VIERA, Florida — When Bryce Harper showed up at Space Coast Stadium a year ago and met with reporters on the first day of Spring Training, there was no question about his confidence and how he felt this team would do last year. Remember the line: “Where’s my ring?”
There wasn’t much of that this year as he sat in the same dugout on Monday and spoke for 17 minutes. He’s coming off an MVP year, but is anxious to move on and looks forward trying to improve on an 83-win season that ended in disappointment for this club.
“I just want to win,” Harper said. “I don’t care about accolades or numbers or anything like that. I just want to win ballgames and do everything we can to get to the next level and I know if I can stay healthy and do everything I can to help this team win, we’ll be fine. Last year definitely was a disappointment for us, but it happens. That’s the way baseball works. Sometimes you have to tip your cap to the other teams that are playing well.”
Harper entering his fifth season, but despite last year’s breakout, he isn’t ready to assume the leadership role on this team quite yet.
“I don’t think I’m a leader,” he said. “I think I’m more just a guy playing the game. I think J-Dub (Jayson Werth) and Zimm (Ryan Zimmerman) and all those guys are the leaders. Those are the guys that are going to go about it every single day and do the things they think are right for this team.”
Harper enters the season for the first time as the unquestioned best player on this Nationals team and in the top tier in all of Major League Baseball. There’s no doubt he has leadership potential and one day he could be a leader for this team, especially if he continues to do the right thing every day and perform the way he has been. But for now, he prefers to be a guy that leads by example.
“I’m not a very vocal guy,” he said. “I really go out there and just play the game I can, not take a guy to the side or in front of the camera and be like, ‘Oh, hey, you got to do this.’ It will be more of being inside the clubhouse and do everything I can to help guys out if they need it.”

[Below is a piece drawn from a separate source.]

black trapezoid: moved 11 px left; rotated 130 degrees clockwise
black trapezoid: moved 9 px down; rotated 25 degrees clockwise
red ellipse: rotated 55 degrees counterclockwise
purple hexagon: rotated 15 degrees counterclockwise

Dusty Baker agrees with Harper when told about his right fielder’s comments.
“I think he’s right,” Baker said. “He has leadership potential, but he’s not a leader yet. How many people are going to follow the youngest kid in the room? Just because you’re the most talented doesn’t mean that you’re the leader. I don’t think it’s really fair to put that on him. I think he has some good examples for the day he does take over the leadership role.”
While we will continue to talk about this topic for the foreseeable future, especially with all Harper has accomplished and the potential he has to get better, his contract situation is one that won’t be going away either.
Even though he’s not a free agent for another three years, the question of how much will Harper’s next contract will be worth seems to be a popular one, with everyone having an opinion and speculating. Will it be $400 million, $500 million or more?
Harper doesn’t want to talk about that now,
“I got three years to play, three years to do everything I can to play this game,” he said. “Talking about 400 (million) or whatever everybody was talking about, everyone talking about money. You can’t put limits on players, you can’t put limits on what they do and that’s on the field, off the field with everything they do. Everybody says sky’s the limit, but we’ve been on the moon. So you can’t really say that.”
As far as the speculation that the Yankees are preparing from now to sign him in three years, and the Yankee fans expecting to see him in pinstripes?
“I’m a National, that’s what I want to be right now,” he said. “I have the “W” on my chest for the next three years. I’m very humble to put the W on my chest every single day, I love the nation’s capital. I love D.C., getting chills just thinking about that right now. It’s such monumental town, it’s a beautiful town. I look forward to playing there every single day for the next three years and that’s what’s on my mind right now.”
Harper also addressed the Jonathan Papelbon choking incident today and said it was the one and only team he would talk about it.
“It’s something that happened,” Harper said. “It got blown up out of proportion with the media and what not. It got squashed that day. Things that happened during the course of the year, it’s part of baseball, sports and life. We’ll try to do everything you can to not let it happen again. Hopefully, we go about it the right way and come together as a team and family. That’s all that matters. I want to win. I want to be a family out there.”